# Hi! Introducing myself



## SMCLeenie (Mar 3, 2011)

Hi, welcome to the forum!


----------



## glynis4 (May 11, 2011)

Hi! I'm from Calgary! Just joined today - lucky you getting to work at Spruce Meadows! Did you find a horse to lease?


----------



## equus717 (Aug 20, 2009)

Hello and welcome to the forum.


----------



## laurarachelle (May 6, 2011)

Thanks everyone! 

@glynis14:
Yeah working at Spruce is pretty cool. Its interesting to see all the work that goes into their tournaments. Hopefully I'll be doing things outside more once the bigger tournaments roll around, cause for now I'm stuck at my desk in the office  hahaha
And no, I never quite found what I was looking for unfortunately. Since I'm working full time I really only wanted something more along the lines of a 1/4 lease, and I'm fingin that most people in Calgary are the all or nothing type! hahaha... Maybe next summer...
Where do you ride?


----------



## glynis4 (May 11, 2011)

I'm at Cadence Stables - it's SE of the city (in Dewinton).

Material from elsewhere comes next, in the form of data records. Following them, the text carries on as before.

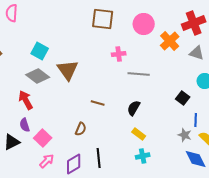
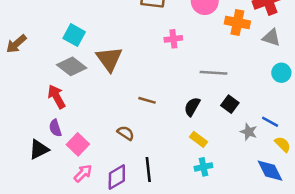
orange cross: (170, 41) -> (237, 22), turned -36
gray line: (139, 74) -> (214, 73), moved
black square: (183, 98) -> (230, 104), moved
blue line: (196, 120) -> (270, 122), turned -64
brown semicircle: (81, 129) -> (126, 133), turned -80
gray star: (185, 135) -> (249, 132), moved

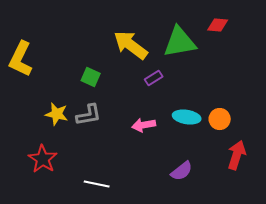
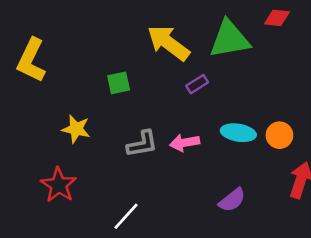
green square: (91, 77) -> (119, 83), turned -36
gray L-shape: (89, 115) -> (142, 144), moved
white line: (97, 184) -> (126, 216), turned -60

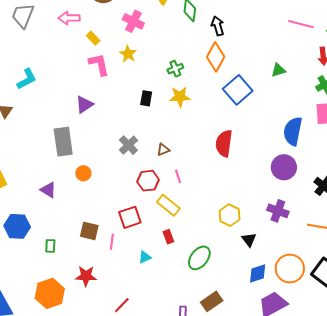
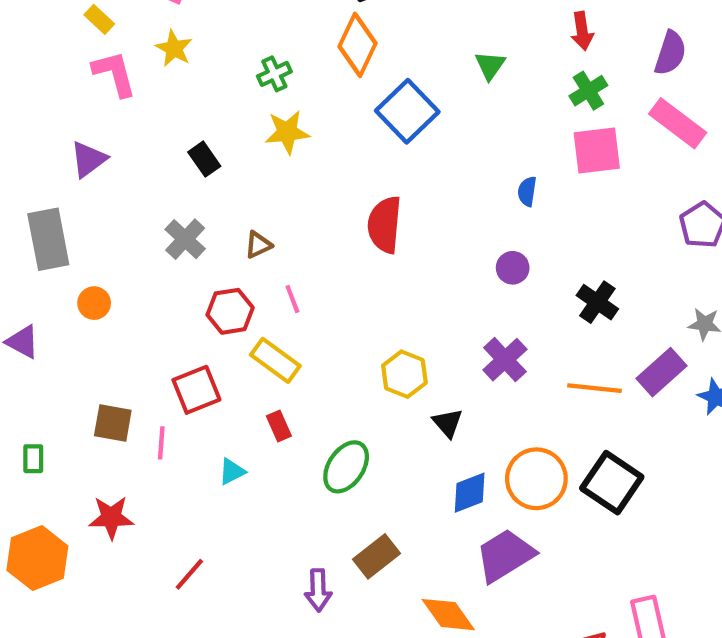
green triangle: (278, 70) -> (490, 65), turned -35
black rectangle: (146, 98) -> (204, 159), moved, turned -42
blue semicircle: (293, 131) -> (527, 191), size x0.5
purple circle: (284, 167) -> (513, 268), size x0.6
purple cross: (278, 211) -> (505, 360), turned 30

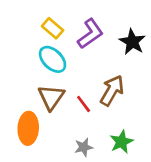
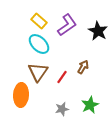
brown arrow: (112, 90) -> (83, 67), size x0.6
red line: (84, 104) -> (62, 77), turned 72

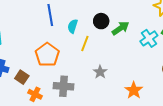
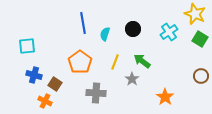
green arrow: (120, 28) -> (142, 61), moved, turned -108
cyan cross: (149, 38) -> (169, 32), moved
yellow line: (85, 43) -> (115, 62), moved
orange cross: (35, 94) -> (45, 101), moved

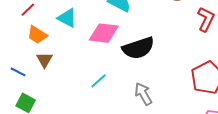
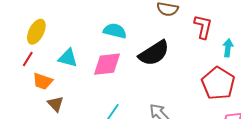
black semicircle: (138, 48) -> (154, 53), moved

It's a nice small facility, dressage focused. I don't get out to ride very often though  What type of riding do you do?


----------



## Phantomstallion (Jan 3, 2010)

Hi! I'm sure you'll like it here. If you don't mind me asking what is Spruce Meadows?


----------



## laurarachelle (May 6, 2011)

@Phantonstallion:
Spruce Meadows is a world class show jumping facility! Most (if not all) olympic jumpers from around the world compete here in the summer. So needless to say, it's a pretty cool place to be during tournament season!

@glynis4:
Cool! Maybe if I'm ever out that way I'll come visit, hahaha! I'm looking for a place to ride that's close to me (I'm in the SW) but there aren't very many. I already drive so far to get to work, I don't want to have to drive far again to ride


----------



## Phantomstallion (Jan 3, 2010)

Sounds an awesome place to work!


----------